What to work on:
Each line from the one holding "Preis für Stromkund:innen geben." through the final line of the data below is to be given again exactly, and no other line is to appear.

(Stored data entries)
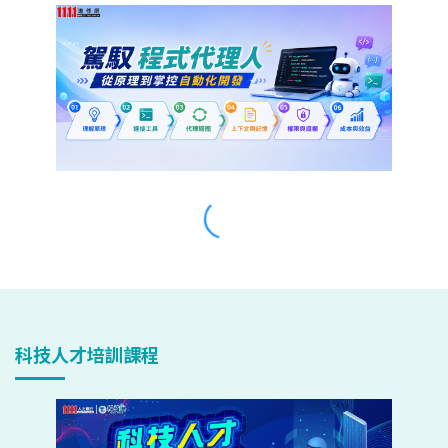
科技人才培訓課程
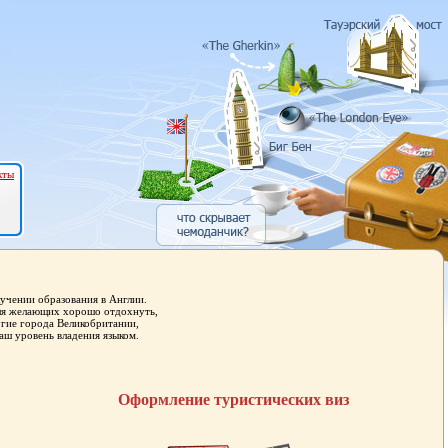
кты
учении образования в Англии.
для желающих хорошо отдохнуть,
угие города Великобритании,
аш уровень владения языком.
Оформление туристических виз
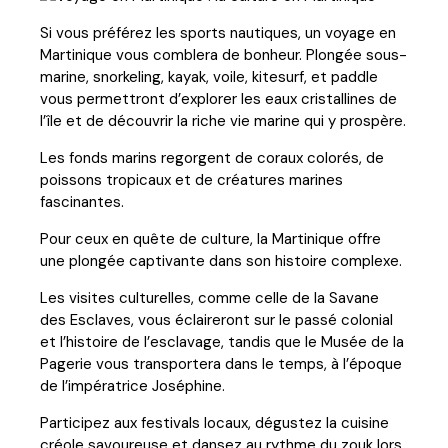
Si vous préférez les sports nautiques, un voyage en
Martinique vous comblera de bonheur. Plongée sous-
marine, snorkeling, kayak, voile, kitesurf, et paddle
vous permettront d’explorer les eaux cristallines de
l’île et de découvrir la riche vie marine qui y prospère.
Les fonds marins regorgent de coraux colorés, de
poissons tropicaux et de créatures marines
fascinantes.
Pour ceux en quête de culture, la Martinique offre
une plongée captivante dans son histoire complexe.
Les visites culturelles, comme celle de la Savane
des Esclaves, vous éclaireront sur le passé colonial
et l’histoire de l’esclavage, tandis que le Musée de la
Pagerie vous transportera dans le temps, à l’époque
de l’impératrice Joséphine.
Participez aux festivals locaux, dégustez la cuisine
créole savoureuse et dansez au rythme du zouk lors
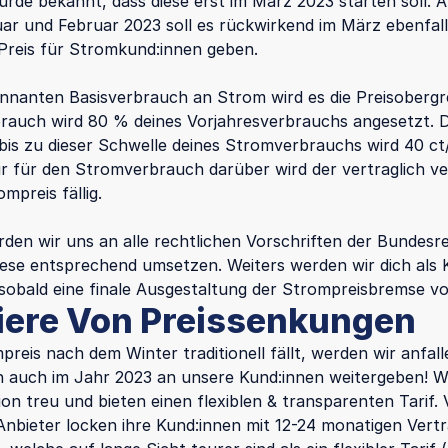
de bekannt, dass diese erst im März 2023 starten soll. Ab
r und Februar 2023 soll es rückwirkend im März ebenfal
Preis für Stromkund:innen geben.
nnanten Basisverbrauch an Strom wird es die Preisoberg
brauch wird 80 % deines Vorjahresverbrauchs angesetzt. 
bis zu dieser Schwelle deines Stromverbrauchs wird 40 c
r für den Stromverbrauch darüber wird der vertraglich ve
mpreis fällig.
rden wir uns an alle rechtlichen Vorschriften der Bundesr
iese entsprechend umsetzen. Weiters werden wir dich als 
 sobald eine finale Ausgestaltung der Strompreisbremse vor
tiere Von Preissenkungen
reis nach dem Winter traditionell fällt, werden wir anfal
 auch im Jahr 2023 an unsere Kund:innen weitergeben! Wi
on treu und bieten einen flexiblen & transparenten Tarif. 
e Anbieter locken ihre Kund:innen mit 12-24 monatigen Vert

Exercise response:
Preis für Stromkund:innen geben.
nnanten Basisverbrauch an Strom wird es die Preisoberg
brauch wird 80 % deines Vorjahresverbrauchs angesetzt. 
bis zu dieser Schwelle deines Stromverbrauchs wird 40 c
r für den Stromverbrauch darüber wird der vertraglich ve
mpreis fällig.
rden wir uns an alle rechtlichen Vorschriften der Bundesr
iese entsprechend umsetzen. Weiters werden wir dich als 
 sobald eine finale Ausgestaltung der Strompreisbremse vor
tiere Von Preissenkungen
reis nach dem Winter traditionell fällt, werden wir anfal
 auch im Jahr 2023 an unsere Kund:innen weitergeben! Wi
on treu und bieten einen flexiblen & transparenten Tarif. 
e Anbieter locken ihre Kund:innen mit 12-24 monatigen Vert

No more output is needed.